Goście

środa, 19 grudnia 2018

"Hydraulik"- dramat w czterech aktach. Kontynuacja niewykluczona


Prolog
Dogłębna inspekcja wykazała, że okazjonalnie podciekanie wody na podłogę pod umywalką nie pochodzi z dodatkowego kranika używanego tylko do czyszczenia wc (o którym wiemy ze trochę cieknie) ale z okolic zaworu przy wodomierzu.

Akt 1.
Dzwonię do hydraulika wspólnoty. Ten nie może, nie wie, zarobiony jest. Kolejnego dnia (wtorek) udaje się go namówić aby przyszedł na inspekcję (też we wtorek). Inspekcja wykazuje dziurę w kolanku koło wodomierza. Hydraulik zgadza się przyjść ze swoimi ludźmi już w środę. O 11. Po godzinach pracy oczywiście się nie da. Ale hej, przecież na miejscu jest Szalony Naukowiec, co z tego że po polsku to on może umie kupić kiełbasę, ale nie wymieniać się szczegółami technicznymi dotyczącymi zawiłości systemu doprowadzania wody.

Akt 2.
Środa.
Hydraulicy przychodzą, wymieniają kolanko, robią bałagan. Szalony Naukowiec sprząta. Ktoś mógłby pomyśleć,że skoro usterka przy wodomierzu, to naprawa w ramach umowy ze wspólnotą tak jak odpowietrzanie kaloryferów - naiwna by to była osoba!

Akt 3.
Czwartek.
Na podłodze w łazience woda. Może po prysznicach?

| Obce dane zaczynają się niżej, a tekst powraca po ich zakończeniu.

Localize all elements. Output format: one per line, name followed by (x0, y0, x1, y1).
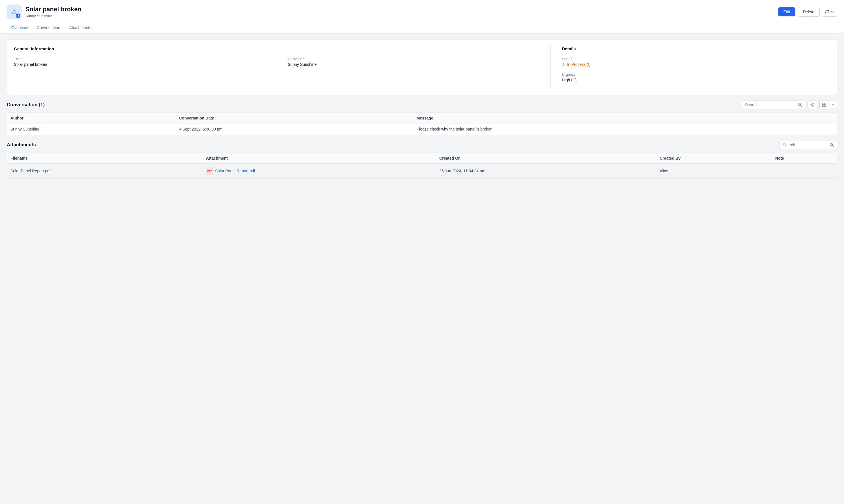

W końcu mamy gościa, może zachlapał. Wieszam dywanik wannowy do wyschnięcia, wycieram podłogę. Zaczynamy śledztwo.
Wieczorem (późnym) znowu woda. No cieknie spod tego wodomierza. W piątek rano kolejny telefon do hydraulika.
Hydraulik nie ma czasu. Ewentualnie mógłby o 12.
Niestety oboje pracujemy w tym czasie.
Hydraulik proponuje żebyśmy sobie zakręcali wodę w mieszkaniu to nie będzie nam ciekło.
Pytam jak w takiej sytuacji korzystać z łazienki?
Hydraulik mnie ochrzania bo on jest zajęty i ma na dziś omówionych 20 osób do przeglądu.
Mówię mu żeby na mnie nie krzyczał.
Hydraulik proponuje godzinę 21.
Jesteśmy wieczorem umówieni. W zamian proponuję poranek (do 11).
Hydraulik o 11 nie może
Ponawiam propozycję aby pojawił się PRZED 11
Hydraulik spróbuje.
Antrakt, w którym idę do pracy.

Akt 4
Szalony Naukowiec donosi, że hydraulicy przybyli a z łazienki dobiegają wezwania ku czci najstarszego zawodu świata. Czyli chyba działają.
Niedługo potem kolejny raport: wyszli, on nie rozumie co dokładnie powiedzieli, ale wedle jego oceny nic nie zrobili. "Może lepiej zadzwoń do niego".
Dzwonię.
Hydraulik nie widział żadnej wody, nie widział żeby coś ciekło, coś tam próbował dokręcić a w ogóle to jakiej wielkości była ta kałuża na podłodze? Może to była tylko kropla bo dla niego to bardzo dziwne że wszystkie inne wodomierze są ok a do tego jednego on musi przychodzić dwa razy.
Acha.
Wobec niniejszego dictum obiecuję hydraulikowi, że następnym razem zrobię kałuży zdjęcie zanim go wezwie.

Epilog
Mniej więcej co trzeci dzień na podłodze w łazience pojawia się woda. Podejrzewamy ze hydraulik ustawił jakiś timer, żeby ciekło raz na jakiś czas.